Here's another using ex, which I find not as cryptic as the sed solution:
printf '%s\n' '$' 's/.$//' wq | ex somefile
The $ goes to the last line, the s deletes the last character, and wq is the well known (to vi users) write+quit.
After a whole bunch of playing around with different strategies (and avoiding sed -i or perl), the best way i found to do this was with:
sed '$! { P; D; }; s/.$//' somefile
If the goal is to remove the last character in the last line, this awk should do:
awk '{a[NR]=$0} END {for (i=1;i<NR;i++) print a[i];sub(/.$/,"",a[NR]);print a[NR]}' file
sometext
moretext
lastlin
It store all data into an array, then print it out and change last line.
Just a remark: sed will temporarily remove the file.
So if you are tailing the file, you'll get a "No such file or directory" warning until you reissue the tail command.
EDITED ANSWER
I created a script and put your text inside on my Desktop. this test file is saved as "old_file.txt"
sometext
moretext
lastline
Afterwards I wrote a small script to take the old file and eliminate the last character in the last line
#!/bin/bash
no_of_new_line_characters=`wc '/root/Desktop/old_file.txt'|cut -d ' ' -f2`
let "no_of_lines=no_of_new_line_characters+1"
sed -n 1,"$no_of_new_line_characters"p '/root/Desktop/old_file.txt' > '/root/Desktop/my_new_file'
sed -n "$no_of_lines","$no_of_lines"p '/root/Desktop/old_file.txt'|sed 's/.$//g' >> '/root/Desktop/my_new_file'
opening the new_file I created, showed the output as follows:
sometext
moretext
lastlin
I apologize for my previous answer (wasn't reading carefully)
sed 's/.$//' filename | tee newFilename
This should do your job.
A couple perl solutions, for comparison/reference:
(echo 1a; echo 2b) | perl -e '$_=join("",<>); s/.$//; print'
(echo 1a; echo 2b) | perl -e 'while(<>){ if(eof) {s/.$//}; print }'
I find the first read-whole-file-into-memory approach can be generally quite useful (less so for this particular problem).
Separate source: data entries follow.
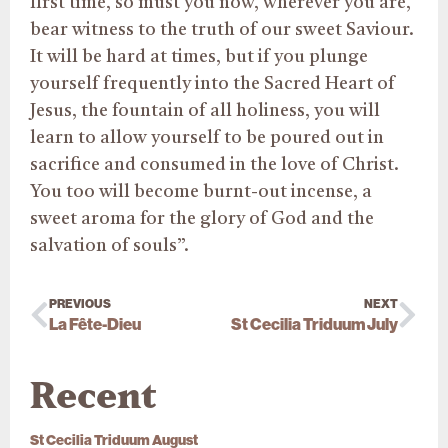
first time, so must you now, wherever you are,
bear witness to the truth of our sweet Saviour.
It will be hard at times, but if you plunge
yourself frequently into the Sacred Heart of
Jesus, the fountain of all holiness, you will
learn to allow yourself to be poured out in
sacrifice and consumed in the love of Christ.
You too will become burnt-out incense, a
sweet aroma for the glory of God and the
salvation of souls”.
PREVIOUS
NEXT
La Fête-Dieu
St Cecilia Triduum July
Recent
St Cecilia Triduum August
You can now do regex's which span multiple lines, for example to combine every 3 lines of a certain format into 1 summary line.
For this problem, truncate would be faster and the sed version is shorter to type. Note that truncate requires a file to operate on, not a stream. Normally I find sed to lack the power of perl and I much prefer the extended-regex / perl-regex syntax. But this problem has a nice sed solution.